Saved data entries:
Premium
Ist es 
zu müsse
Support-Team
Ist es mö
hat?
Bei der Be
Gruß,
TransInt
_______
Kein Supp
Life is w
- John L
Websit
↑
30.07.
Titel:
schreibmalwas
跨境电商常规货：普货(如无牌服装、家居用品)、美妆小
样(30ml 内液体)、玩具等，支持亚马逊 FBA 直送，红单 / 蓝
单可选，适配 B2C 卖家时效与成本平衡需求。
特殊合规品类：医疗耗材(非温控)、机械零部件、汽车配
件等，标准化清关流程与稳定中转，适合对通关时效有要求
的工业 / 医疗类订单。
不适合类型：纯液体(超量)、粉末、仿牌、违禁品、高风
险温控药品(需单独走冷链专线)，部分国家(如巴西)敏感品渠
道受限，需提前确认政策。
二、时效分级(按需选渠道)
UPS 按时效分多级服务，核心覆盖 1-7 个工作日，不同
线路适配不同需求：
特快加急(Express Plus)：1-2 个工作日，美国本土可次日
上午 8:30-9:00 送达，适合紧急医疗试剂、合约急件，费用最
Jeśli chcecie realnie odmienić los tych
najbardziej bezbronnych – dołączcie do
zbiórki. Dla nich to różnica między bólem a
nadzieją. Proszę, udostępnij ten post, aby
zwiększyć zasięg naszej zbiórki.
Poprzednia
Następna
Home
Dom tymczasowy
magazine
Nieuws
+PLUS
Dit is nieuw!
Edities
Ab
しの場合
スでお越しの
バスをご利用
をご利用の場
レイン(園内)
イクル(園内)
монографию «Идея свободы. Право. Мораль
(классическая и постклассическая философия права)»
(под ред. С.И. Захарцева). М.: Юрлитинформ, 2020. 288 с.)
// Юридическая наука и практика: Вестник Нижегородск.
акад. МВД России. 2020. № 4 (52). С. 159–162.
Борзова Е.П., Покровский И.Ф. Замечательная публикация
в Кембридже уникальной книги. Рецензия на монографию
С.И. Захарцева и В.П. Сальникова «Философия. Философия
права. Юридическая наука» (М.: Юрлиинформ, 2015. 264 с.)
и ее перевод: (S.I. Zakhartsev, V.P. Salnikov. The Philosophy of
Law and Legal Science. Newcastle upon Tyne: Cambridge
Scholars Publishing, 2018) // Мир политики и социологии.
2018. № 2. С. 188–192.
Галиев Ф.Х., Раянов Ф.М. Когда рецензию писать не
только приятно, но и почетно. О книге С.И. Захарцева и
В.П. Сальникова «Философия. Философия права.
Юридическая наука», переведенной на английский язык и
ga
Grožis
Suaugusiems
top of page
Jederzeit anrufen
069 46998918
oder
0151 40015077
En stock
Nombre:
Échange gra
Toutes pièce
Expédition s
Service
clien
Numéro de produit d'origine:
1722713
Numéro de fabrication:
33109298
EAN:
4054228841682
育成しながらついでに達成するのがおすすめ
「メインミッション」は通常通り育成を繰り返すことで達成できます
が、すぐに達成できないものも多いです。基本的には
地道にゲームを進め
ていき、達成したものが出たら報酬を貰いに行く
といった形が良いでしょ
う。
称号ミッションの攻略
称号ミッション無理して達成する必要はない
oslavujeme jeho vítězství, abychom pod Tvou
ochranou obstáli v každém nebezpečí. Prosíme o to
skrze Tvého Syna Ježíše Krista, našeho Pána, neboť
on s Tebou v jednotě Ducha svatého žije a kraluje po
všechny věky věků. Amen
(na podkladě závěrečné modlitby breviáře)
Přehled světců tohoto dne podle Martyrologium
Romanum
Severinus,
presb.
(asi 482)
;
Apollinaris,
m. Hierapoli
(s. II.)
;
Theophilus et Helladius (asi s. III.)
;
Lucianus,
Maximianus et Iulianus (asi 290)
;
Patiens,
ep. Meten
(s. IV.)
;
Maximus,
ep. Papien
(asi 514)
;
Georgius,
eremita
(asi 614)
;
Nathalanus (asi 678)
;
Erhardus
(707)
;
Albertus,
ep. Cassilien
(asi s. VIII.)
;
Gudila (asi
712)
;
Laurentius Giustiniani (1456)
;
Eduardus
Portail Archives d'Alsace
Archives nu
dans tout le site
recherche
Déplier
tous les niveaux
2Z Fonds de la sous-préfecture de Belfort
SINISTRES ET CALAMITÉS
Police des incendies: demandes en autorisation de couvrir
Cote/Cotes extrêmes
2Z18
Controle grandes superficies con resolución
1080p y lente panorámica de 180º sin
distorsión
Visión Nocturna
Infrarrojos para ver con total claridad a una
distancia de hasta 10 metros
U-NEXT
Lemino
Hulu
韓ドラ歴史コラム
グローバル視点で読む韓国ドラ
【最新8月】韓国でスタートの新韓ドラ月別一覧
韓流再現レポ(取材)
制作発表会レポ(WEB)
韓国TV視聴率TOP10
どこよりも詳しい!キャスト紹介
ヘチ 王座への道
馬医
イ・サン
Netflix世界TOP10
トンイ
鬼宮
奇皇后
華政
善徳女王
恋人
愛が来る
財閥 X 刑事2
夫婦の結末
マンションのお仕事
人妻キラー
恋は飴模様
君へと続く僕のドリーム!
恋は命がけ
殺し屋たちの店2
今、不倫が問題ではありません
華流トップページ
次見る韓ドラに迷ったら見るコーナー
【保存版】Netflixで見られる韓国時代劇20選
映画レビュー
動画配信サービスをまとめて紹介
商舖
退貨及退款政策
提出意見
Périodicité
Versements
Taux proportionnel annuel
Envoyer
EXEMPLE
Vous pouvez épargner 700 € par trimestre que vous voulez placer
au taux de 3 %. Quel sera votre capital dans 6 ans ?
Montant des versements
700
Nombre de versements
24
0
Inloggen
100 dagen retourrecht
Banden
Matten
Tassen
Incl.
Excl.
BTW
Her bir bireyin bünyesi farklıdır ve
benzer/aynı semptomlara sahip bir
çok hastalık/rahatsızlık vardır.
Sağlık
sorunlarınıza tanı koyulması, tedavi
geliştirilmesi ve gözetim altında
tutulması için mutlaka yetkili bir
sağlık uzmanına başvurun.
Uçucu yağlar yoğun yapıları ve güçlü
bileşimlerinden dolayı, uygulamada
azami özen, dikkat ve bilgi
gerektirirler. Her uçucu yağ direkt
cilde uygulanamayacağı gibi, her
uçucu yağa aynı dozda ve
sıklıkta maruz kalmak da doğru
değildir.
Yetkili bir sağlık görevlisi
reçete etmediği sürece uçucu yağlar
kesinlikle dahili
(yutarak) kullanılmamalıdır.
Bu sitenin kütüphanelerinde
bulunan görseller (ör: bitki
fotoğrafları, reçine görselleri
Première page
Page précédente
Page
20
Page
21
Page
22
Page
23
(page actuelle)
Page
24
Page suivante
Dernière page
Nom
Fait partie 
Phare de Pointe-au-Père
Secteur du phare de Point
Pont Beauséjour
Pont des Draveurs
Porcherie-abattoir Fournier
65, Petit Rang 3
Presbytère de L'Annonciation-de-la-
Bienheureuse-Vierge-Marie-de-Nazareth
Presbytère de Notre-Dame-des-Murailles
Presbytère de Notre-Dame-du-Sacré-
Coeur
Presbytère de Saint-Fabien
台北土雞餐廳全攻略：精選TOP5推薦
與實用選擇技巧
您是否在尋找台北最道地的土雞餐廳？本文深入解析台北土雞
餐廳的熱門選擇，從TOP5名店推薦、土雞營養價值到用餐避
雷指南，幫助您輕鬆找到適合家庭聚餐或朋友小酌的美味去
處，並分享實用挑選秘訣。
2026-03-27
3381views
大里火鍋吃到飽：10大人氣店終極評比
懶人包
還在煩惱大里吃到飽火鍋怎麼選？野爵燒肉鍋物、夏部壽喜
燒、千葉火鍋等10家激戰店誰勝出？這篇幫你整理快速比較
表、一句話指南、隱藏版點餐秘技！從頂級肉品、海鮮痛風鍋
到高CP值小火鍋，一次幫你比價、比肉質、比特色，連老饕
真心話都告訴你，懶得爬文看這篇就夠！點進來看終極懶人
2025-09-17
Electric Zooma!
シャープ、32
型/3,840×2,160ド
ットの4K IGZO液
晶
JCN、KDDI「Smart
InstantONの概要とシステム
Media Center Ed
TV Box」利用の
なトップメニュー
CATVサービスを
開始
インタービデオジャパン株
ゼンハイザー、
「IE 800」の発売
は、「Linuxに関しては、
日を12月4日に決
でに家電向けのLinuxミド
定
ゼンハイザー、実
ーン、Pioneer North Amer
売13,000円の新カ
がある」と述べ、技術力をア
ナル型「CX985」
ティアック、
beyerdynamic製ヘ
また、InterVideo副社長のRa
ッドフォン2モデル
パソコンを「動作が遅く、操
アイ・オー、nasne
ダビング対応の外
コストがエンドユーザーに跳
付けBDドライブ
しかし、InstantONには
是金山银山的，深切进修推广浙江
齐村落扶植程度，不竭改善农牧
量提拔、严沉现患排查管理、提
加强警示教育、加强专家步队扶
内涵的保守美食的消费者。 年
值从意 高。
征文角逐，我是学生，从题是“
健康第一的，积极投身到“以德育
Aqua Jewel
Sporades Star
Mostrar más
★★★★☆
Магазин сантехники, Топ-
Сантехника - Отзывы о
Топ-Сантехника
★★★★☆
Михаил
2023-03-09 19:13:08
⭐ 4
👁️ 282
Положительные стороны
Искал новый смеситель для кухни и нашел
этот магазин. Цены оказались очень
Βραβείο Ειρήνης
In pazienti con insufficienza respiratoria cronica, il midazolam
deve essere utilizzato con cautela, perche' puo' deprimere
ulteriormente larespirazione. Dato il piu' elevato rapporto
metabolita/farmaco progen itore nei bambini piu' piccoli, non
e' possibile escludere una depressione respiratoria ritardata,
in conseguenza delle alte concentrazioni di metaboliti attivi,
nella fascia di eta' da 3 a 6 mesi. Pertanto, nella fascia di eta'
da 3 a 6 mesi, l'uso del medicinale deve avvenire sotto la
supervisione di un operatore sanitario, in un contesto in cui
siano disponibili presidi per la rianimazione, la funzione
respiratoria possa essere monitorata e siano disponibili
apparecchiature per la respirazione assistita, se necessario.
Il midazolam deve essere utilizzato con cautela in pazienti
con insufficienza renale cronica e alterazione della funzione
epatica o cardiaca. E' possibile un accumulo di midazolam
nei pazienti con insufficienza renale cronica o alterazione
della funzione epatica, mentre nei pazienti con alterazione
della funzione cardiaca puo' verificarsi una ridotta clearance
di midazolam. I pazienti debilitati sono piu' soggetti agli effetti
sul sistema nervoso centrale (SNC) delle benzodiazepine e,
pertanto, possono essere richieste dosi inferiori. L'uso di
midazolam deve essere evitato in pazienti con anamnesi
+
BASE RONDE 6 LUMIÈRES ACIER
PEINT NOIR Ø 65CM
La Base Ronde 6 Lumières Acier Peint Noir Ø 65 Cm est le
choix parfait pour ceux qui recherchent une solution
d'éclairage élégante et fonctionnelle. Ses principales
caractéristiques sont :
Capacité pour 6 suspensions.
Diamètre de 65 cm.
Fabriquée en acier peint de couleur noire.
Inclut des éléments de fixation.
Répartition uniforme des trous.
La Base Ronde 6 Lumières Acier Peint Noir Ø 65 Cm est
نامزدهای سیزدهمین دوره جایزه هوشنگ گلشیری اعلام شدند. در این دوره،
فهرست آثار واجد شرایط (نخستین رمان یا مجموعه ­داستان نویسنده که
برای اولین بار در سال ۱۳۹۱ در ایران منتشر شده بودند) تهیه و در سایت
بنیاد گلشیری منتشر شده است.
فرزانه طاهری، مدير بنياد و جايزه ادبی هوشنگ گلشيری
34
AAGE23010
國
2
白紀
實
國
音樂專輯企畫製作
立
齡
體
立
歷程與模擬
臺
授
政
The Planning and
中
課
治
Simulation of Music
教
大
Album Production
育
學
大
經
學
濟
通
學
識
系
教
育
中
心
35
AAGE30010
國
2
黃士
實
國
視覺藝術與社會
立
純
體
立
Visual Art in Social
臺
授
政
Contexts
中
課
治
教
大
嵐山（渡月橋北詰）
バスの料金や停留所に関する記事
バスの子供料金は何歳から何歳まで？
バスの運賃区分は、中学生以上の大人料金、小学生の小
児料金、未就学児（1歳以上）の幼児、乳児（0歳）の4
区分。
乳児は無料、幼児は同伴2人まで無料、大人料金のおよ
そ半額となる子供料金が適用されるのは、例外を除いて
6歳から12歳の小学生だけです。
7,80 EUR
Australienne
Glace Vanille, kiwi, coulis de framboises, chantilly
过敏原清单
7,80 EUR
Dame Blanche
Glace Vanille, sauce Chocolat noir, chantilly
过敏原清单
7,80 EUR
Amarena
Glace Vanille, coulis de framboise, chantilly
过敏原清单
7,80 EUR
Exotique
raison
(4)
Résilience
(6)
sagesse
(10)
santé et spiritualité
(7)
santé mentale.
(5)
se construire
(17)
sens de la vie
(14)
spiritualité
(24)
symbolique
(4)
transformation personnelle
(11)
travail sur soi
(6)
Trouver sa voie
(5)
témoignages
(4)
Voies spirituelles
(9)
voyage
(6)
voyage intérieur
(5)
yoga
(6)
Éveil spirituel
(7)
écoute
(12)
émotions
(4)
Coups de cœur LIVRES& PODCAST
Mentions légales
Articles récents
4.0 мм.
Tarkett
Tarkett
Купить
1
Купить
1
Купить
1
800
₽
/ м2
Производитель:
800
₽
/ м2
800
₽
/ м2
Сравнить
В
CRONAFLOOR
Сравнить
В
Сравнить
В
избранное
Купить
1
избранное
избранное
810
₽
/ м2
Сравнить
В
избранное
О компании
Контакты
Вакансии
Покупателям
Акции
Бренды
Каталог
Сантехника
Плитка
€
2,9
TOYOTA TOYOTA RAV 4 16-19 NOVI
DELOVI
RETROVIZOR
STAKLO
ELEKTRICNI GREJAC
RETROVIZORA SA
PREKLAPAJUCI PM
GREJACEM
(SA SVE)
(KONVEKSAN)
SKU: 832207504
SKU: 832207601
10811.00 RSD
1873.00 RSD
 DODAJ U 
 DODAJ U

Your assignment:
What is asked for is an exact copy of the lines above from the one containing "beyerdynamic製ヘ" through the one containing "e' possibile escludere", and only those.

Written reply:
beyerdynamic製ヘ
また、InterVideo副社長のRa
ッドフォン2モデル
パソコンを「動作が遅く、操
アイ・オー、nasne
ダビング対応の外
コストがエンドユーザーに跳
付けBDドライブ
しかし、InstantONには
是金山银山的，深切进修推广浙江
齐村落扶植程度，不竭改善农牧
量提拔、严沉现患排查管理、提
加强警示教育、加强专家步队扶
内涵的保守美食的消费者。 年
值从意 高。
征文角逐，我是学生，从题是“
健康第一的，积极投身到“以德育
Aqua Jewel
Sporades Star
Mostrar más
★★★★☆
Магазин сантехники, Топ-
Сантехника - Отзывы о
Топ-Сантехника
★★★★☆
Михаил
2023-03-09 19:13:08
⭐ 4
👁️ 282
Положительные стороны
Искал новый смеситель для кухни и нашел
этот магазин. Цены оказались очень
Βραβείο Ειρήνης
In pazienti con insufficienza respiratoria cronica, il midazolam
deve essere utilizzato con cautela, perche' puo' deprimere
ulteriormente larespirazione. Dato il piu' elevato rapporto
metabolita/farmaco progen itore nei bambini piu' piccoli, non
e' possibile escludere una depressione respiratoria ritardata,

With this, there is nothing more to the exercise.